## The problem
Which lines of the records below contain the string "İrvül"? Report each of them.

[Collected data]

==*==

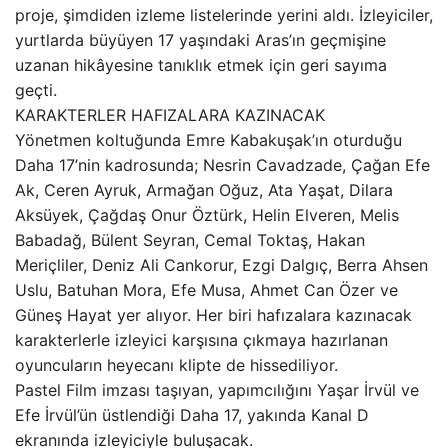
proje, şimdiden izleme listelerinde yerini aldı. İzleyiciler,
yurtlarda büyüyen 17 yaşındaki Aras’ın geçmişine
uzanan hikâyesine tanıklık etmek için geri sayıma
geçti.
KARAKTERLER HAFIZALARA KAZINACAK
Yönetmen koltuğunda Emre Kabakuşak’ın oturduğu
Daha 17’nin kadrosunda; Nesrin Cavadzade, Çağan Efe
Ak, Ceren Ayruk, Armağan Oğuz, Ata Yaşat, Dilara
Aksüyek, Çağdaş Onur Öztürk, Helin Elveren, Melis
Babadağ, Bülent Seyran, Cemal Toktaş, Hakan
Meriçliler, Deniz Ali Cankorur, Ezgi Dalgıç, Berra Ahsen
Uslu, Batuhan Mora, Efe Musa, Ahmet Can Özer ve
Güneş Hayat yer alıyor. Her biri hafızalara kazınacak
karakterlerle izleyici karşısına çıkmaya hazırlanan
oyuncuların heyecanı klipte de hissediliyor.
Pastel Film imzası taşıyan, yapımcılığını Yaşar İrvül ve
Efe İrvül’ün üstlendiği Daha 17, yakında Kanal D
ekranında izleyiciyle buluşacak.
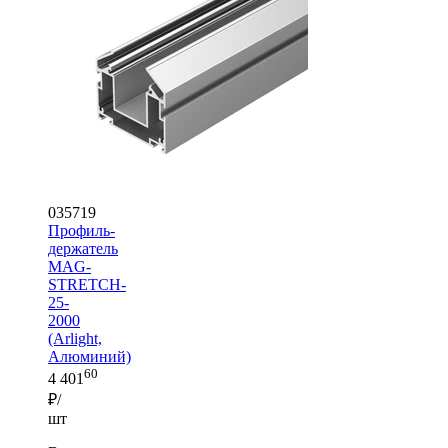
035719
Профиль-
держатель
MAG-
STRETCH-
25-
2000
(Arlight,
Алюминий)
60
4 401
₽/
шт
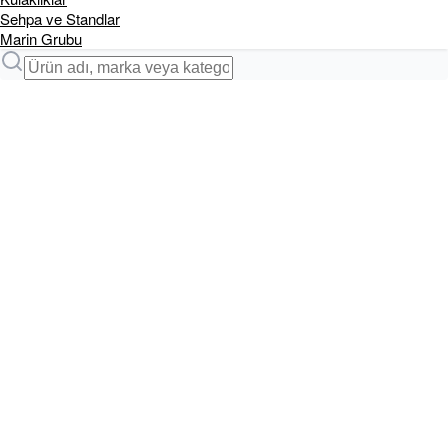
Sehpa ve Standlar
Marin Grubu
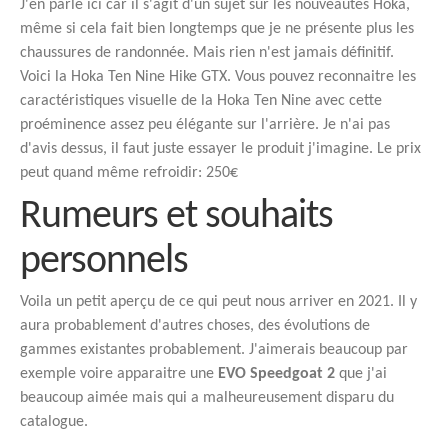
J'en parle ici car il s'agit d'un sujet sur les nouveautés Hoka,
même si cela fait bien longtemps que je ne présente plus les
chaussures de randonnée. Mais rien n'est jamais définitif.
Voici la Hoka Ten Nine Hike GTX. Vous pouvez reconnaitre les
caractéristiques visuelle de la Hoka Ten Nine avec cette
proéminence assez peu élégante sur l'arrière. Je n'ai pas
d'avis dessus, il faut juste essayer le produit j'imagine. Le prix
peut quand même refroidir: 250€
Rumeurs et souhaits
personnels
Voila un petit aperçu de ce qui peut nous arriver en 2021. Il y
aura probablement d'autres choses, des évolutions de
gammes existantes probablement. J'aimerais beaucoup par
exemple voire apparaitre une
EVO Speedgoat 2
que j'ai
beaucoup aimée mais qui a malheureusement disparu du
catalogue.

==*==

## Response area
Pastel Film imzası taşıyan, yapımcılığını Yaşar İrvül ve
Efe İrvül’ün üstlendiği Daha 17, yakında Kanal D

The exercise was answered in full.